HDP’nin şimdilik kapatılması iktidara yarasaydı, kuşkusuz dava bu kadar uzun sürmez bitirilirdi deniyor. Siyasi iktidarın, HDP’nin açık kalmasını, seçimlere katılmasını, Millet İttifakına gitmesi olası oylarının HDP’de bloke edilmesini düşündüğü söyleniyor. HDP’nin Yeşil Sol Parti listelerinden seçime katılacağı konuşuluyor, amblemleri de birbirine benziyor, Yeşil Sol Parti’nin ittifaka dâhil edilmesi bekleniyor.

CHP / HDP görüşmesinden olumlu bir sonuç çıkar mı, HDP’nin federasyonlaşmaya, ayrılmaya yol açacak, “ana dilde eğitim”, “Kürtçenin resmi dil olması”,  “Avrupa Yerel Yönetimler Özerklik Şartı” gibi koşulları, Türkiye Cumhuriyeti’ni kurmuş CHP benimser mi, HDP demokrasinin yerleştirilmesi, yerel yönetimlerin güçlendirilmesi önerileriyle yetinir mi, ödün almadan destek verir mi, bilinmiyor, Kılıçdaroğlu’nun yapacağı ziyarete bakılıyor.

Kürt sorunu çözülsün diyenler,  sorunun ne olduğunu düşünmüyor, net biçimde ortaya koymuyor, önerilerini açıkça belirtmiyor, ama bulanık suda balık avlayarak CHP, HDP üzerinden parlamentoya girmeyi, sürekli eleştirdikleri Türkiye Cumhuriyeti’nde milletvekili, bakan olmayı düşlüyorlar, yoksa bu kadar pazarlık peşinde neden koşsunlar, gel gel diye yakın durdukları partilere çağrı yapsınlar diye düşünülüp, konuşuluyor.  Bize de,  bunların bileceği iş, yalnız ham hayaller peşinde koşup yurttaşın aklıyla oynanmasınlar, “dersini almışta ediyor ezber” konumuna düşmesinler demek kalıyor.

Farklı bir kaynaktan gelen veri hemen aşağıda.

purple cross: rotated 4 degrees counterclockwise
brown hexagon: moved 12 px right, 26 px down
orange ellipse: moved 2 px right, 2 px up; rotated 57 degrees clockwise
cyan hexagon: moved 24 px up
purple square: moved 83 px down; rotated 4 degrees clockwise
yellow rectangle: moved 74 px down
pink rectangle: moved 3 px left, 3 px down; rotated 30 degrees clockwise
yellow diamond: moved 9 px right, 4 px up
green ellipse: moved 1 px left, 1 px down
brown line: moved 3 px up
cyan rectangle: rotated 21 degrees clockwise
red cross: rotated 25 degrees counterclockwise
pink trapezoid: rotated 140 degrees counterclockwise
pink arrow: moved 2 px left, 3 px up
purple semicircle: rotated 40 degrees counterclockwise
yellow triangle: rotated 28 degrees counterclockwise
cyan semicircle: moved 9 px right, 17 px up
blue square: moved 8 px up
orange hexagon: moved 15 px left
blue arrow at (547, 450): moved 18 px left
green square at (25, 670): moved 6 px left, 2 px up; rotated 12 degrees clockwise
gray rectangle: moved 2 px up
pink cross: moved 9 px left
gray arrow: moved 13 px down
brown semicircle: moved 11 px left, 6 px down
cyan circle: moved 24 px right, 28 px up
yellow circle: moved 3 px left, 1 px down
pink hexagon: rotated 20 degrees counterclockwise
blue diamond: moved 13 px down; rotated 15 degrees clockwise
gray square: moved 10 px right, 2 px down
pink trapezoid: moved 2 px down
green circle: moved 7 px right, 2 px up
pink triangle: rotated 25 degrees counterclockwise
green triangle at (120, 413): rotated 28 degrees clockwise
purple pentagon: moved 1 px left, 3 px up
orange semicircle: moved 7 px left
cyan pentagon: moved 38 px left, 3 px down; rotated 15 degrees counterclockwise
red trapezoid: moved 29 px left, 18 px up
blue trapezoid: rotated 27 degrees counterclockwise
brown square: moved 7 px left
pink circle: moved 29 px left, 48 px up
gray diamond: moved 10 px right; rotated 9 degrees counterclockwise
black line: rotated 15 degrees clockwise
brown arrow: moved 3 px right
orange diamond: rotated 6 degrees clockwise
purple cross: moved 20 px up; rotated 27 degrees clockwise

Şimdilik Recep Tayip Erdoğan, Kemal Kılıçdaroğlu, Dr. Sinan Oğan, Dr. Doğu Perinçek cumhurbaşkanlığı adaylığını açıkladı, 24 Mart’ta ittifak protokolü YSK’ya sunulacak, cumhurbaşkanı kesin aday listesi 31 Mart’ta, milletvekili kesin aday listesi 19 Nisan’da Resmi Gazete ’de yayınlanacak, oy verme işlemi 14 Mayıs 2023’te saat 08’de başlayacak, 17’de bitecek.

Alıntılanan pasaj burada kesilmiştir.